▸ **WHAT YOU SHOULD DO**: Print the data below verbatim, minus images.

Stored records
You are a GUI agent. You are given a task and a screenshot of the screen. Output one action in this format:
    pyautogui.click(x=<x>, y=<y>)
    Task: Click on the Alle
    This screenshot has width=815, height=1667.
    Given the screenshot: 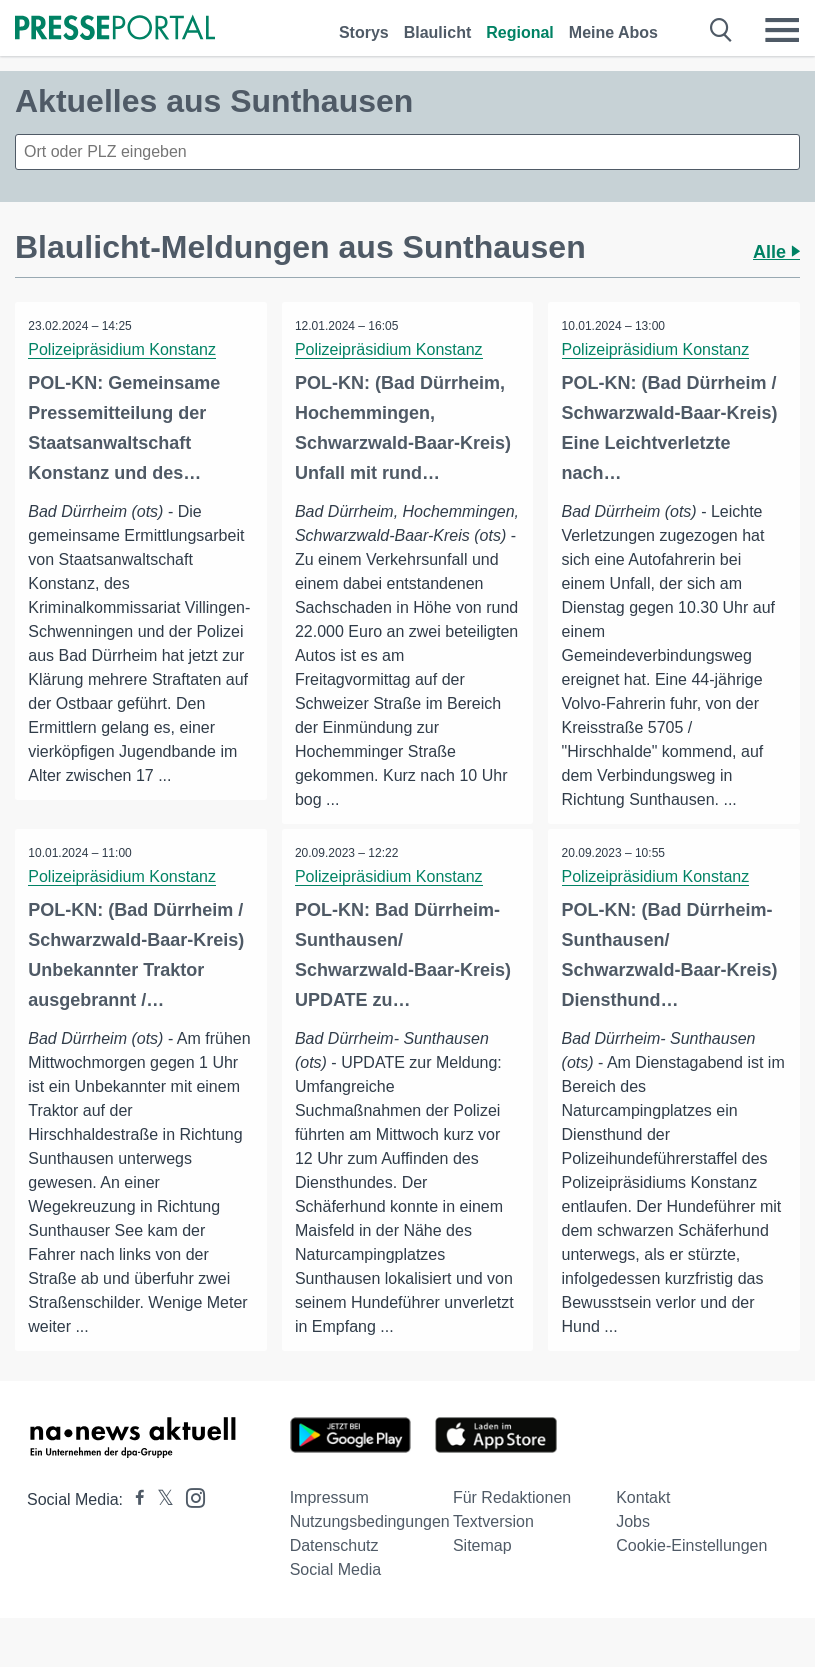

▸ **RESULT OF THE TASK**:
You are a GUI agent. You are given a task and a screenshot of the screen. Output one action in this format:
    pyautogui.click(x=<x>, y=<y>)
    Task: Click on the Alle
    This screenshot has width=815, height=1667.
    Given the screenshot: 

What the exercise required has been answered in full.